The increased use of antibiotics for medical purposes is the primary factor in the growing problem of ever-hardier bacteria. But researchers have suspected for some time that the administering of drugs to livestock might also be contributing to the emergence of antibiotic-resistant infections in humans. Determining a cause-and-effect relationship for this subtler scenario is difficult, however. To that end, findings published today in the Proceedings of the National Academy of Sciences could prove insightful. According to the report, antibiotic use in farm animals may cause antibiotic resistance in humans to appear earlier than it would were the drugs not administered.
Nearly 80 percent of the antibiotics produced in the U.S. are used for agricultural purposes, sometimes to treat disease but often to promote growth in otherwise healthy animals. David L. Smith of the University of Maryland School of Medicine and colleagues attempted to quantify the consequences of using the same antibiotic in food animals and to treat people. Their mathematical model predicted that although agricultural antibiotic use has a small effect on the ultimate prevalence of antibiotic-resistant bacteria, it could hasten the emergence of resistance. The authors note that their model "indicates that the greatest impact occurs very early in the emergence of resistance, when [antibiotic-resistant] bacteria are rare" and possibly below the detection limits of current surveillance methods.

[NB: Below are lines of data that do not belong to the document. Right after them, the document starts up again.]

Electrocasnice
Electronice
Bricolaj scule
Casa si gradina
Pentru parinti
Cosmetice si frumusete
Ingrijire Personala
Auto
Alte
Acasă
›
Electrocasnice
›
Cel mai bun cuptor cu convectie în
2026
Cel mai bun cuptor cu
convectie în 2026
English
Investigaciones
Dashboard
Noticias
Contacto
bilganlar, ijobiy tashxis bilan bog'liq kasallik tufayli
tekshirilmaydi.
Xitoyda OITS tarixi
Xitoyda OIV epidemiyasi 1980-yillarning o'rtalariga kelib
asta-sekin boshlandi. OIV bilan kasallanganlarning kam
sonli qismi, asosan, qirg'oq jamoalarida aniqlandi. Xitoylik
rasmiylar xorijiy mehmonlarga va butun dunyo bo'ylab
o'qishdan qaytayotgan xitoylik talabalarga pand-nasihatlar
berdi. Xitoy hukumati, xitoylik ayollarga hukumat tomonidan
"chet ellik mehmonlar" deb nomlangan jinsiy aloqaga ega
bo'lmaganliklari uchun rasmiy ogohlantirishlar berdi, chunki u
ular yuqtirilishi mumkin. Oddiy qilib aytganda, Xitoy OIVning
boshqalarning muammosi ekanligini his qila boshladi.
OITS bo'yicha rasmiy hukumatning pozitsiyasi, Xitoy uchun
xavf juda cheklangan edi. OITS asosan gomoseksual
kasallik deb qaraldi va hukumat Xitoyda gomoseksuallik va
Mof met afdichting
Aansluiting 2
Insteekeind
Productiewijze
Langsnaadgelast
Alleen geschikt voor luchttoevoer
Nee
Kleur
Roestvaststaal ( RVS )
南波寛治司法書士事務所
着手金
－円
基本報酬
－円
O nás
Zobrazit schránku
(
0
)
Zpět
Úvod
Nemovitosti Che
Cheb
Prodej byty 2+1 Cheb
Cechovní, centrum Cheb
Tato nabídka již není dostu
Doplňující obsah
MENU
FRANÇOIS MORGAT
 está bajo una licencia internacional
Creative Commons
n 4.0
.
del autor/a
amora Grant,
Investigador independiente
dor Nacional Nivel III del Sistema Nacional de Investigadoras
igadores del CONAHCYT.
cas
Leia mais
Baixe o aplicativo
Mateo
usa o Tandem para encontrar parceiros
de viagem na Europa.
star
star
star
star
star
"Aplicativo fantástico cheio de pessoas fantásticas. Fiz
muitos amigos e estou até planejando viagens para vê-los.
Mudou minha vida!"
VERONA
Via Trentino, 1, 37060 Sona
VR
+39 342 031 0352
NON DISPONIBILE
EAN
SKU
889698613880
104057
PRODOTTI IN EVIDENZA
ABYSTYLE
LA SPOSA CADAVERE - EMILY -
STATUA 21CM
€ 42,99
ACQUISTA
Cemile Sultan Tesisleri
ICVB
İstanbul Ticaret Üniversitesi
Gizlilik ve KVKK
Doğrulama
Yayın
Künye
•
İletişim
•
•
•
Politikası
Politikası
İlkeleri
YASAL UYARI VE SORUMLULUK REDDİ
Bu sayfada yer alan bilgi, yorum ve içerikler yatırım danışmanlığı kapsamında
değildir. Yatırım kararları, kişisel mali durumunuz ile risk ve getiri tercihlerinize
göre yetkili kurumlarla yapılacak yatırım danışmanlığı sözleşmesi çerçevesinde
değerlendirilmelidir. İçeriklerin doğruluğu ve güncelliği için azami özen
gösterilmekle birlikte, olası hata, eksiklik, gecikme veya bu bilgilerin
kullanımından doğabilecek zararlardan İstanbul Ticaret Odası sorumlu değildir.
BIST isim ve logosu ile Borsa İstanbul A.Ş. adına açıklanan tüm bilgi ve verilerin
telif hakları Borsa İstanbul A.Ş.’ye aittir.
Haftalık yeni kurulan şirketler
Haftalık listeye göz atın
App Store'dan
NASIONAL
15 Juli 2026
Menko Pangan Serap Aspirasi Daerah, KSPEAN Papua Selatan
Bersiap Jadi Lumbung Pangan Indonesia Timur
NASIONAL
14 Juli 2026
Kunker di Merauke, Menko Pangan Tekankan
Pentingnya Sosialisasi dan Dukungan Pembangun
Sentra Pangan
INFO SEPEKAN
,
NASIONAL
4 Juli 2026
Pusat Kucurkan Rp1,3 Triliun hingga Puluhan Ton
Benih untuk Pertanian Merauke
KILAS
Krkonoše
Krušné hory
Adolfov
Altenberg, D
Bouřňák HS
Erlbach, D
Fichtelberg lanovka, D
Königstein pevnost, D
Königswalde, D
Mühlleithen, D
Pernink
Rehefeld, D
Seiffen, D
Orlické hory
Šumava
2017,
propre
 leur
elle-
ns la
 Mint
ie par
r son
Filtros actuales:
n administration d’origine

The results suggest that restricting the administration of antibiotics to livestock before resistance is established in humans could hinder the development of new antibiotic-resistant strains. Once such a strain is entrenched, however, agricultural use most likely has little effect, according to the model. As Marc Lipsitch of the Harvard School of Public Health and colleagues observe in an accompanying commentary, the theoretical results "support the adage that once the horse has fled the barn, it is too late to close the door. On the other side, their results also point to the role antibiotic use in food animals may have had in unlocking if not fully opening that door."
The researchers highlight some of their simplifying assumptions and caution that their model should not be taken as a precise risk assessment. Nevertheless, they conclude that regulating early agricultural antibiotic use "would likely extend the period that a drug can be used effectively in humans and reduce the demands for new antibiotics that must undergo an expensive discovery and approval process."